§ **Task instructions**
Please transcribe exactly the lines from the one containing "has height=2576, width=1408." through the end of the records below, both included, and nothing else.

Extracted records

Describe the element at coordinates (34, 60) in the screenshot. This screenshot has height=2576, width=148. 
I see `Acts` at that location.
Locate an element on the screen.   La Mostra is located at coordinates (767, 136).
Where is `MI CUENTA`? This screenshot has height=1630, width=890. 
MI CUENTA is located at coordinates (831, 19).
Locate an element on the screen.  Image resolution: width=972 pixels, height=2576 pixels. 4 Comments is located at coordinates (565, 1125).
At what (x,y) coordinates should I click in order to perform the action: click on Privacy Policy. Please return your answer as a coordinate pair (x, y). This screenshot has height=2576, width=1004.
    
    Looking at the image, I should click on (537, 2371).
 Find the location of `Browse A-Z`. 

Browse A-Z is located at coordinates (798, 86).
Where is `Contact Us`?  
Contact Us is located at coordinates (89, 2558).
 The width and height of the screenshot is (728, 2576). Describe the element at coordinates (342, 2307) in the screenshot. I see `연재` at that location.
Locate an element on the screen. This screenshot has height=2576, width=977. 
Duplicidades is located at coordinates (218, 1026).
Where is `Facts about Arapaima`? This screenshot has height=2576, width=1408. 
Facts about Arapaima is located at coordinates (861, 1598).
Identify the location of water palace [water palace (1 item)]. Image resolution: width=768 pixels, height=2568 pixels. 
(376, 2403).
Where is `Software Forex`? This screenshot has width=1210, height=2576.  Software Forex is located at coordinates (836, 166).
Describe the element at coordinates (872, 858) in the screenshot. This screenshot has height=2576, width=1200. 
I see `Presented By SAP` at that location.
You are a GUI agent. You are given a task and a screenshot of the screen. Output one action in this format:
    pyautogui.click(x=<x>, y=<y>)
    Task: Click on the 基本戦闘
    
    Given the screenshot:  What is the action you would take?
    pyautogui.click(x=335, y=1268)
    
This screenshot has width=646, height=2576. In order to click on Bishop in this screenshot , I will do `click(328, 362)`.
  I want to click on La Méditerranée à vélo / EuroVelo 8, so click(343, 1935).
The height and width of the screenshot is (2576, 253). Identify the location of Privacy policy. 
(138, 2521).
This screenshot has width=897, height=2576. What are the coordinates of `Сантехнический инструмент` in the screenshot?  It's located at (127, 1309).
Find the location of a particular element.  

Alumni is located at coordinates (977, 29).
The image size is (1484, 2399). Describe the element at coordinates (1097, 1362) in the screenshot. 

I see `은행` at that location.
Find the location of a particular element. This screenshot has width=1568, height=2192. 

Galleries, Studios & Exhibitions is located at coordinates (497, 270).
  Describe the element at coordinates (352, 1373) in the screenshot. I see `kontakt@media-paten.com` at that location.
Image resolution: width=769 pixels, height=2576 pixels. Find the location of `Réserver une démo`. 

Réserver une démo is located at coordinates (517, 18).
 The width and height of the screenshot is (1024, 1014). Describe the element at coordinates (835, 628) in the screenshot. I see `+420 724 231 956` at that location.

§ **Result of the task**
Where is `Facts about Arapaima`? This screenshot has height=2576, width=1408. 
Facts about Arapaima is located at coordinates (861, 1598).
Identify the location of water palace [water palace (1 item)]. Image resolution: width=768 pixels, height=2568 pixels. 
(376, 2403).
Where is `Software Forex`? This screenshot has width=1210, height=2576.  Software Forex is located at coordinates (836, 166).
Describe the element at coordinates (872, 858) in the screenshot. This screenshot has height=2576, width=1200. 
I see `Presented By SAP` at that location.
You are a GUI agent. You are given a task and a screenshot of the screen. Output one action in this format:
    pyautogui.click(x=<x>, y=<y>)
    Task: Click on the 基本戦闘
    
    Given the screenshot:  What is the action you would take?
    pyautogui.click(x=335, y=1268)
    
This screenshot has width=646, height=2576. In order to click on Bishop in this screenshot , I will do `click(328, 362)`.
  I want to click on La Méditerranée à vélo / EuroVelo 8, so click(343, 1935).
The height and width of the screenshot is (2576, 253). Identify the location of Privacy policy. 
(138, 2521).
This screenshot has width=897, height=2576. What are the coordinates of `Сантехнический инструмент` in the screenshot?  It's located at (127, 1309).
Find the location of a particular element.  

Alumni is located at coordinates (977, 29).
The image size is (1484, 2399). Describe the element at coordinates (1097, 1362) in the screenshot. 

I see `은행` at that location.
Find the location of a particular element. This screenshot has width=1568, height=2192. 

Galleries, Studios & Exhibitions is located at coordinates (497, 270).
  Describe the element at coordinates (352, 1373) in the screenshot. I see `kontakt@media-paten.com` at that location.
Image resolution: width=769 pixels, height=2576 pixels. Find the location of `Réserver une démo`. 

Réserver une démo is located at coordinates (517, 18).
 The width and height of the screenshot is (1024, 1014). Describe the element at coordinates (835, 628) in the screenshot. I see `+420 724 231 956` at that location.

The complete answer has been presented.